Exercise:
Write out exactly the lines below starting at the one containing "La actualidad de" and ending at the one containing "1.100.000VNĐ". Omit every picture.

Start of Dataset extract

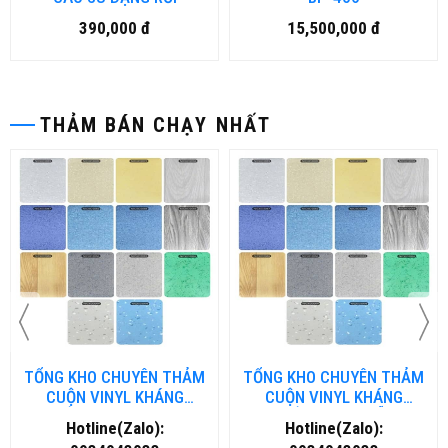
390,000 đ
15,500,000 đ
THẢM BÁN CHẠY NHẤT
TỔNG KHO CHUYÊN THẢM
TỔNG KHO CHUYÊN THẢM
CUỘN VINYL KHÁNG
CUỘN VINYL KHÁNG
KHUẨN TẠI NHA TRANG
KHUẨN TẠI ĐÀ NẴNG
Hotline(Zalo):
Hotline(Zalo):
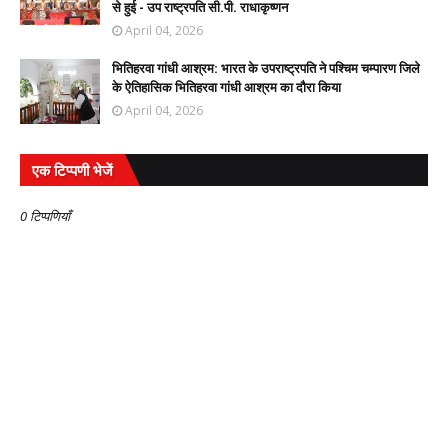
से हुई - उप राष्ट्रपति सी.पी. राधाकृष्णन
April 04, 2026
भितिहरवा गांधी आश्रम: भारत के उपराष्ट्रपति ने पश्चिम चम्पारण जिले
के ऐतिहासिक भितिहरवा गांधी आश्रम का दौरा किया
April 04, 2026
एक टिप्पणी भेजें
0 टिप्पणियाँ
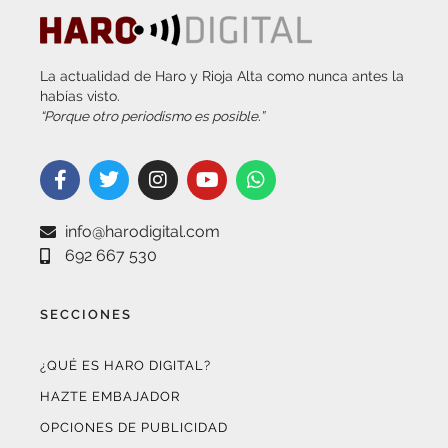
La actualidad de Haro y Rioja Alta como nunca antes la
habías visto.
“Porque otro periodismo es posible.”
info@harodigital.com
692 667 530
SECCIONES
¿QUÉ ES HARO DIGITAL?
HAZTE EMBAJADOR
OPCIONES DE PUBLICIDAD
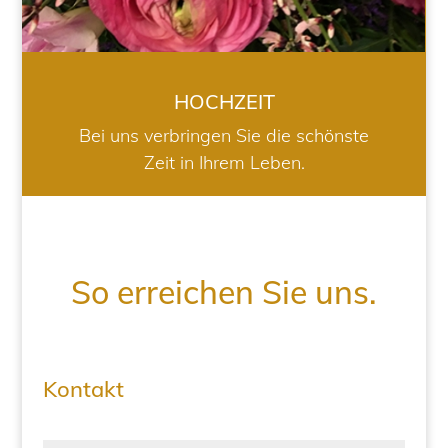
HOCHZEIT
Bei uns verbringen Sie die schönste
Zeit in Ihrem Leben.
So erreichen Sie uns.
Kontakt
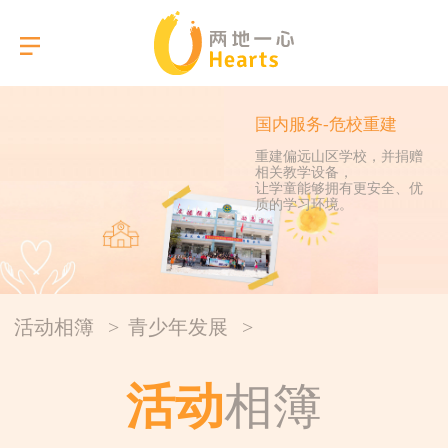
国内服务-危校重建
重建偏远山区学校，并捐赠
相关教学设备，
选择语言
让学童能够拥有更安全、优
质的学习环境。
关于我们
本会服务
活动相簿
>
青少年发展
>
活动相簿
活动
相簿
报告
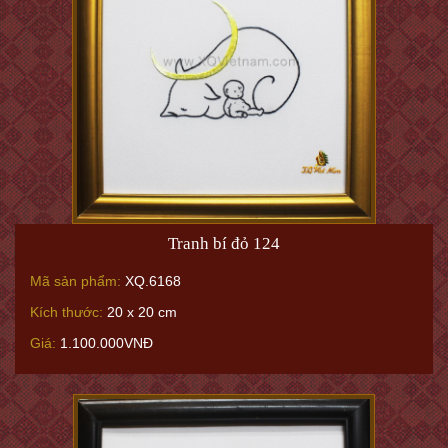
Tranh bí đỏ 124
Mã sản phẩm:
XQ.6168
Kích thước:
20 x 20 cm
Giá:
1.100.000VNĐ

End of Dataset extract
Start of Dataset extract

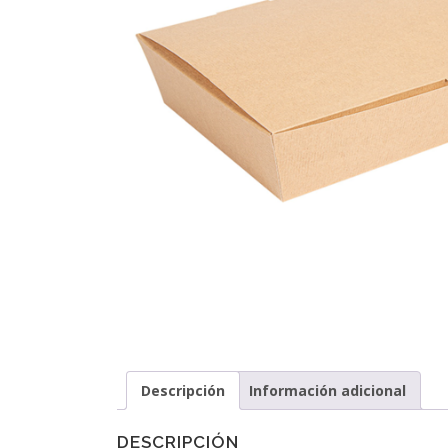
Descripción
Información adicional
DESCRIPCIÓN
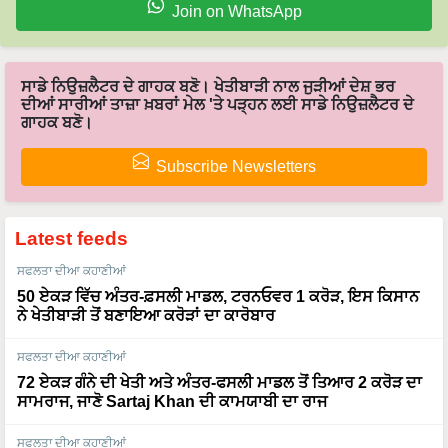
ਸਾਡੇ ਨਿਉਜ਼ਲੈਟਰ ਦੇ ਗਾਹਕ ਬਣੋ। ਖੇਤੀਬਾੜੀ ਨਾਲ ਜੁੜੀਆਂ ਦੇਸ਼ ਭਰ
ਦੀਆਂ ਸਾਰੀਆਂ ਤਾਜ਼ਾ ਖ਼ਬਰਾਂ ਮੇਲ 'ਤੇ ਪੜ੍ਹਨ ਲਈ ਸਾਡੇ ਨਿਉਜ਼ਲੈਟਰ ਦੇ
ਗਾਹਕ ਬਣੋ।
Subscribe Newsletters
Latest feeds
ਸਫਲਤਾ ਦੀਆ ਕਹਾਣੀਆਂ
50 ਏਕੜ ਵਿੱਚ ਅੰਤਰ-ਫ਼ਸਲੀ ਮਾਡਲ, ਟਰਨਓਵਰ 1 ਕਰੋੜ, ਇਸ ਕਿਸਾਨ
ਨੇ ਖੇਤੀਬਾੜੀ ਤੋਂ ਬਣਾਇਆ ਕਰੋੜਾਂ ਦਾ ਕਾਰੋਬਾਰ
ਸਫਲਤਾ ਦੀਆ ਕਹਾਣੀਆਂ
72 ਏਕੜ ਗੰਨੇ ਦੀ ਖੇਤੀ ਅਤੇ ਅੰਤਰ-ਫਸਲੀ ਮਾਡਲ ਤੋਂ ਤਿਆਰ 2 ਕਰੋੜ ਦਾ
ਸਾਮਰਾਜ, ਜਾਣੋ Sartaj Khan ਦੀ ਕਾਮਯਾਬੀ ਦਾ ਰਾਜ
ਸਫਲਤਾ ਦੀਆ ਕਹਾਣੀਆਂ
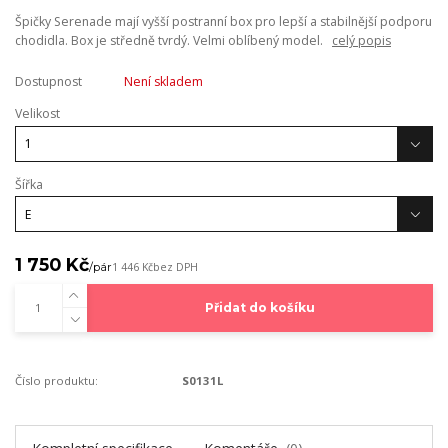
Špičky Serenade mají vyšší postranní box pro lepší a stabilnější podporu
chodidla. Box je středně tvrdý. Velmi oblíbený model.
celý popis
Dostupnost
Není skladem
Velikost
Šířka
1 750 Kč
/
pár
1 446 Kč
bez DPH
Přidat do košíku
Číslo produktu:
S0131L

End of Dataset extract

Worked solution:
La actualidad de Haro y Rioja Alta como nunca antes la
habías visto.
“Porque otro periodismo es posible.”
info@harodigital.com
692 667 530
SECCIONES
¿QUÉ ES HARO DIGITAL?
HAZTE EMBAJADOR
OPCIONES DE PUBLICIDAD
HOCHZEIT
Bei uns verbringen Sie die schönste
Zeit in Ihrem Leben.
So erreichen Sie uns.
Kontakt
国内服务-危校重建
重建偏远山区学校，并捐赠
相关教学设备，
选择语言
让学童能够拥有更安全、优
质的学习环境。
关于我们
本会服务
活动相簿
>
青少年发展
>
活动相簿
活动
相簿
报告
Tranh bí đỏ 124
Mã sản phẩm:
XQ.6168
Kích thước:
20 x 20 cm
Giá:
1.100.000VNĐ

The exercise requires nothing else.